= House of Bajamonti =

Coat-of-arms of the House of Bajamonti.

The Bajamonti family are considered one of the most prestigious families of the city of Split in Croatia. The family originated in Bergamo, Lombardy.

The Bajamonti family has been mentioned for the first time in Split Registry Books at the beginning of the 18th century (1704) as owners of a very rich library collection. The first data about the library had been recorded by Julije Bajamonti (Giulio Bajamonti) (1744–1800), registering that the big fire of 1787 had seriously damaged the collection. Until recently, the public has only been acquainted with a few titles preserved by the Split Archeological Museum Library.

Recent research of the Rara Collection in the University Library of Split resulted in the discovery of thirty-two titles collected in fifty-one volumes and in fact bearing the exlibris signatures of Gian Domenico and Girolamo Bajamonti or in some cases signed just Bajamonti.
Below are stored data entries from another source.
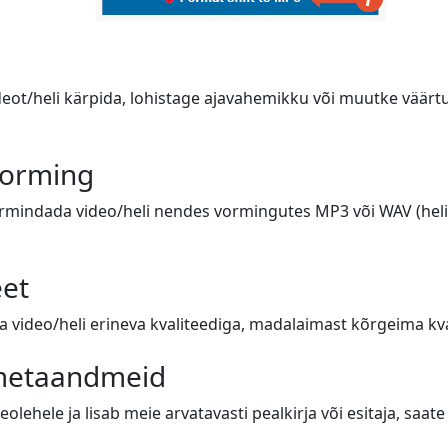
deot/heli kärpida, lohistage ajavahemikku või muutke väärtus
vorming
ormindada video/heli nendes vormingutes MP3 või WAV (heli),
eet
video/heli erineva kvaliteediga, madalaimast kõrgeima kval
 metaandmeid
eolehele ja lisab meie arvatavasti pealkirja või esitaja, saa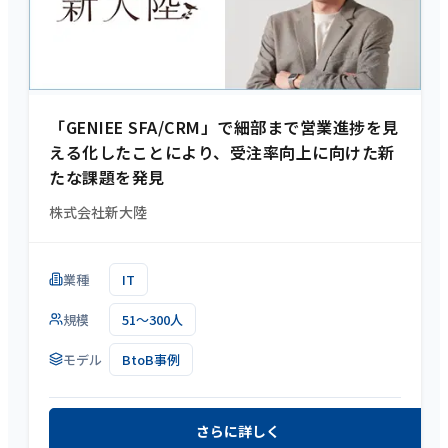
「GENIEE SFA/CRM」で細部まで営業進捗を見
える化したことにより、受注率向上に向けた新
たな課題を発見
株式会社新大陸
業種
IT
規模
51～300人
モデル
BtoB事例
さらに詳しく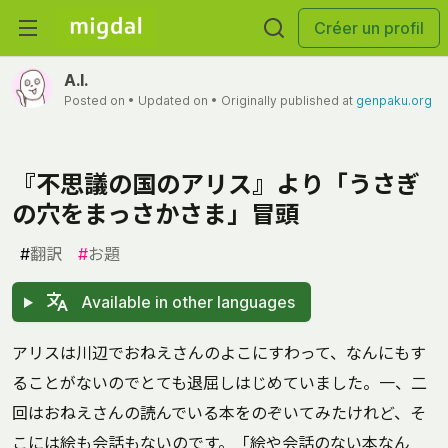
Créer un profil
A.I.
Posted on
• Updated on
• Originally published at
genpaku.org
『不思議の国のアリス』より「うさぎ
の穴をまっさかさま」冒頭
#
翻訳
#
お題
Available in other languages
アリスは川辺でおねえさんのよこにすわって、なんにもす
ることがないのでとても退屈しはじめていました。一、二
回はおねえさんの読んでいる本をのぞいてみたけれど、そ
こには絵も会話もないのです。「絵や会話のない本なん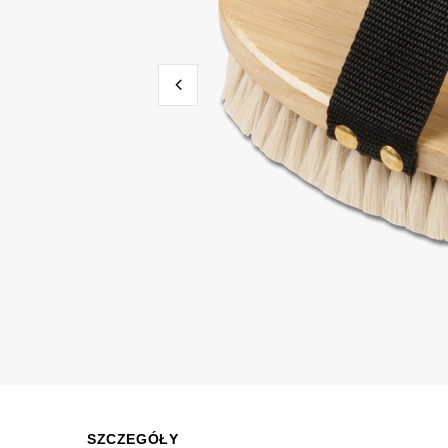
SZCZEGÓŁY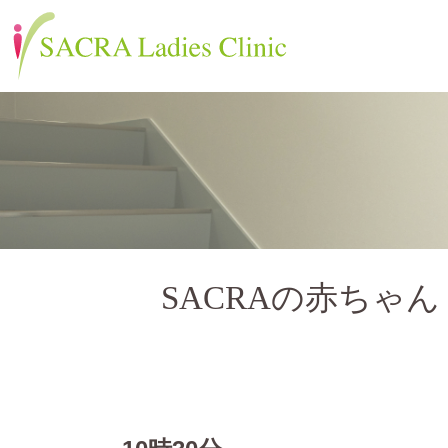
SACRAの赤ちゃん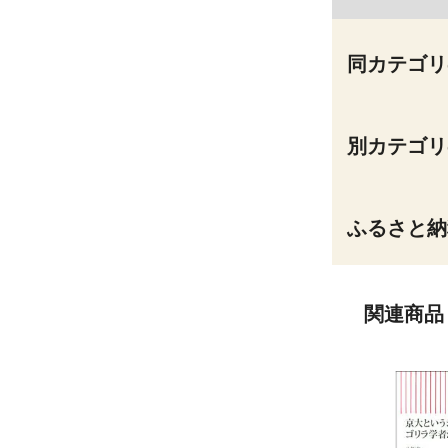
同カテゴリ
別カテゴリ
ふるさと納
関連商品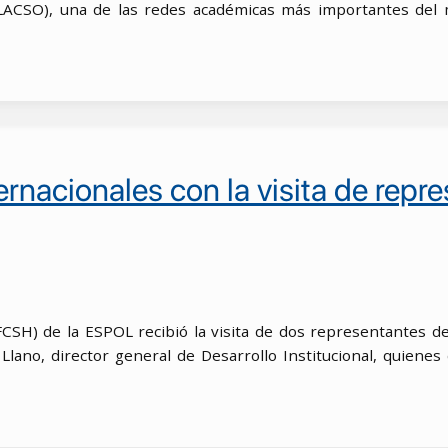
LACSO), una de las redes académicas más importantes del m
ernacionales con la visita de rep
(FCSH) de la ESPOL recibió la visita de dos representantes 
 Llano, director general de Desarrollo Institucional, quien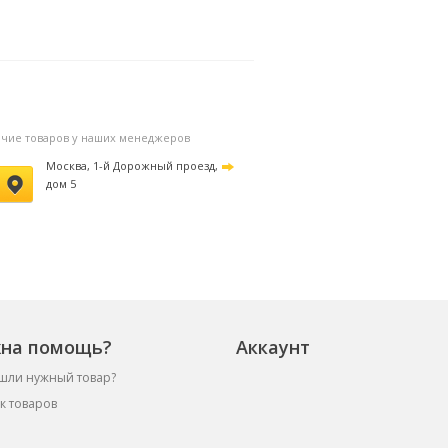
личие товаров у наших менеджеров
Москва, 1-й Дорожный проезд,
дом 5
на помощь?
Аккаунт
шли нужный товар?
к товаров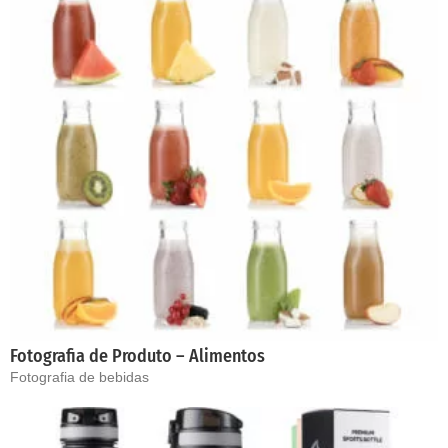
Fotografia de Produto – Alimentos
Fotografia de bebidas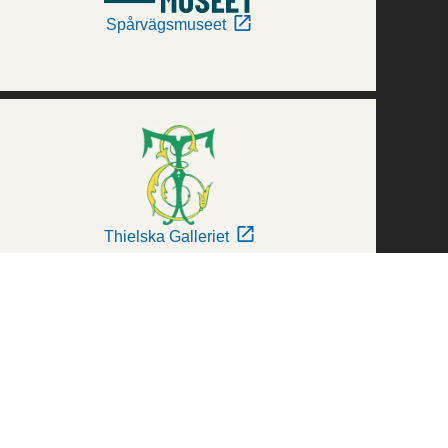
Spårvägsmuseet
Thielska Galleriet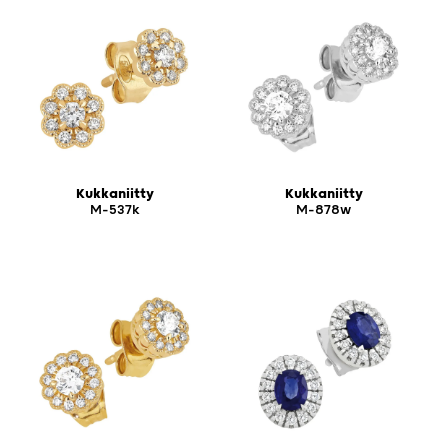
Kukkaniitty
Kukkaniitty
M-537k
M-878w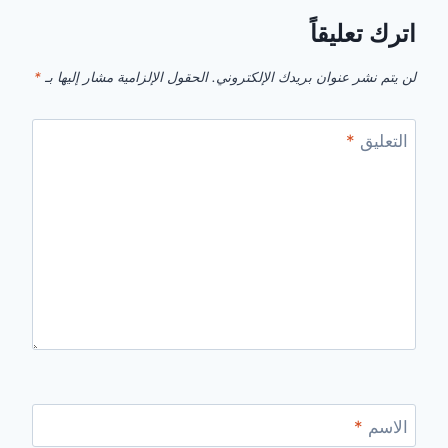
اترك تعليقاً
لن يتم نشر عنوان بريدك الإلكتروني.
الحقول الإلزامية مشار إليها بـ
*
التعليق
*
الاسم
*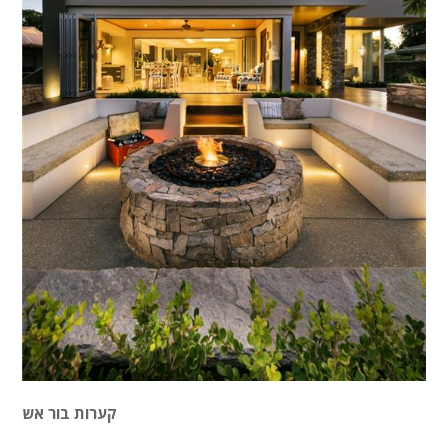
קערות בור אש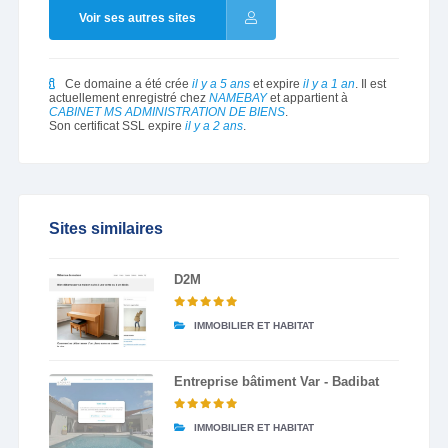
Voir ses autres sites
Ce domaine a été crée
il y a 5 ans
et expire
il y a 1 an
. Il est
actuellement enregistré chez
NAMEBAY
et appartient à
CABINET MS ADMINISTRATION DE BIENS
.
Son certificat SSL expire
il y a 2 ans
.
Sites similaires
D2M
IMMOBILIER ET HABITAT
Entreprise bâtiment Var - Badibat
IMMOBILIER ET HABITAT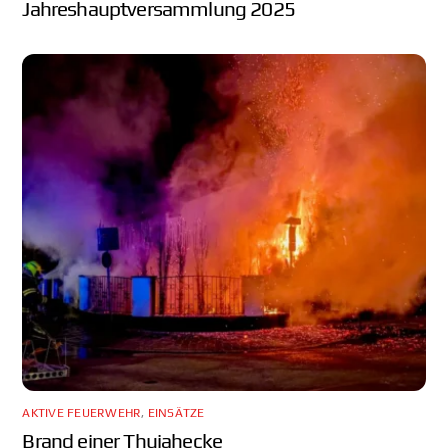
Jahreshauptversammlung 2025
AKTIVE FEUERWEHR
,
EINSÄTZE
Brand einer Thujahecke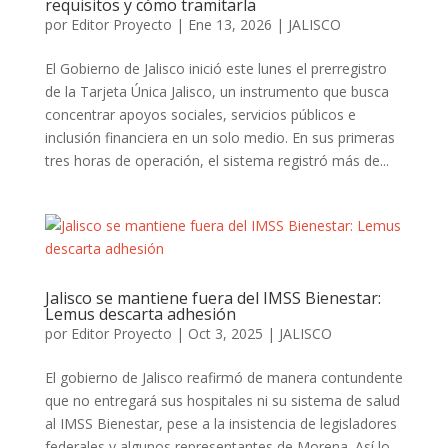
requisitos y cómo tramitarla
por
Editor Proyecto
|
Ene 13, 2026
|
JALISCO
El Gobierno de Jalisco inició este lunes el prerregistro
de la Tarjeta Única Jalisco, un instrumento que busca
concentrar apoyos sociales, servicios públicos e
inclusión financiera en un solo medio. En sus primeras
tres horas de operación, el sistema registró más de...
Jalisco se mantiene fuera del IMSS Bienestar:
Lemus descarta adhesión
por
Editor Proyecto
|
Oct 3, 2025
|
JALISCO
El gobierno de Jalisco reafirmó de manera contundente
que no entregará sus hospitales ni su sistema de salud
al IMSS Bienestar, pese a la insistencia de legisladores
federales y algunos representantes de Morena. Así lo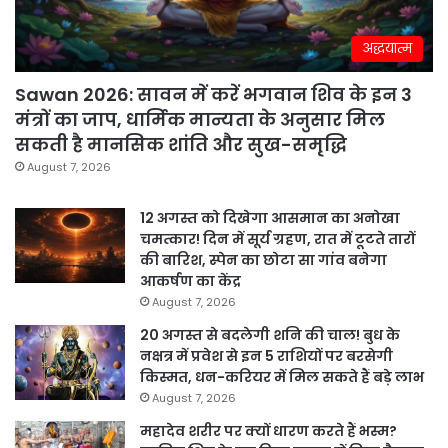
अद्धयात्म
Sawan 2026: सावन में करें भगवान शिव के इन 3
मंत्रों का जाप, धार्मिक मान्यता के अनुसार मिल
सकती है मानसिक शांति और सुख-समृद्धि
August 7, 2026
12 अगस्त को दिखेगा आसमान का अनोखा
चमत्कार! दिन में सूर्य ग्रहण, रात में टूटते तारों
की बारिश, स्पेन का छोटा सा गांव बनेगा
आकर्षण का केंद्र
August 7, 2026
20 अगस्त से बदलेगी शनि की चाल! बुध के
नक्षत्र में प्रवेश से इन 5 राशियों पर बरसेगी
किस्मत, धन-करियर में मिल सकते हैं बड़े लाभ
August 7, 2026
महादेव शरीर पर क्यों धारण करते हैं भस्म?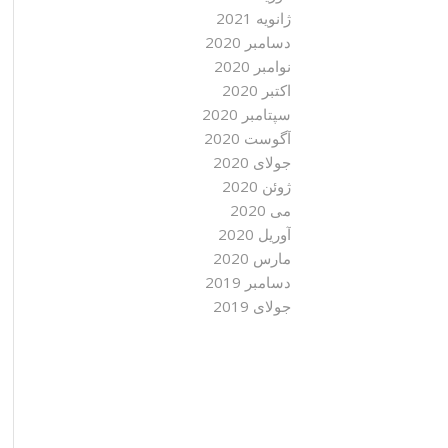
ژانویه 2021
دسامبر 2020
نوامبر 2020
اکتبر 2020
سپتامبر 2020
آگوست 2020
جولای 2020
ژوئن 2020
می 2020
آوریل 2020
مارس 2020
دسامبر 2019
جولای 2019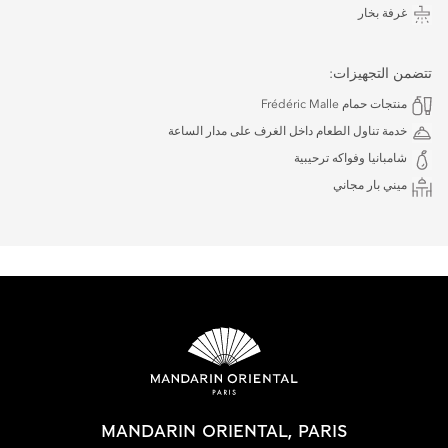
غرفة بخار
تتضمن التجهيزات:
منتجات حمام Frédéric Malle
خدمة تناول الطعام داخل الغرف على مدار الساعة
شامبانيا وفواكه ترحيبية
ميني بار مجاني
MANDARIN ORIENTAL, PARIS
The titles cover the topics ranging from grammar, philosophy, classical and Italian literature, theology, natural sciences, as well as a vast collection of legal books - primarily focusing on the Church and Civil Law. There are also numerous works by German and Italian authors from the field of natural law. The originals had been written in Italian and Latin, although the collection also includes translations from French and Latin into Italian. The books had been printed in Italy, Germany, Switzerland and France, and are dating from the 16th century (two titles), the 17th century (two titles), the 18th century (25 titles), and only one dating from the first half of the 19th century. Seven works from the Bajamonti collection had been a gift from the Split ecclesiaste Mate Bogetić, while five titles from the family collection had been passed down to the Gabinetto di lettura collection, to be returned later along with the other titles to the University Library of Split.

Antonio Bajamonti

The most famous Bajamonti was Antonio Bajamonti (Split, 19 February 1822 - Split, 13 January 1891), who became mayor of Split in 1860 for the Autonomist Party (pro-Italian) and - except for a brief interruption during the period 1864-65 - held the post for over two decades until 1880. Bajamonti was also a member of the Parliament of Dalmatia (1861–91) and the Austrian Chamber of Deputies (1867–70 and 1873–79). He married Lujza Krušević.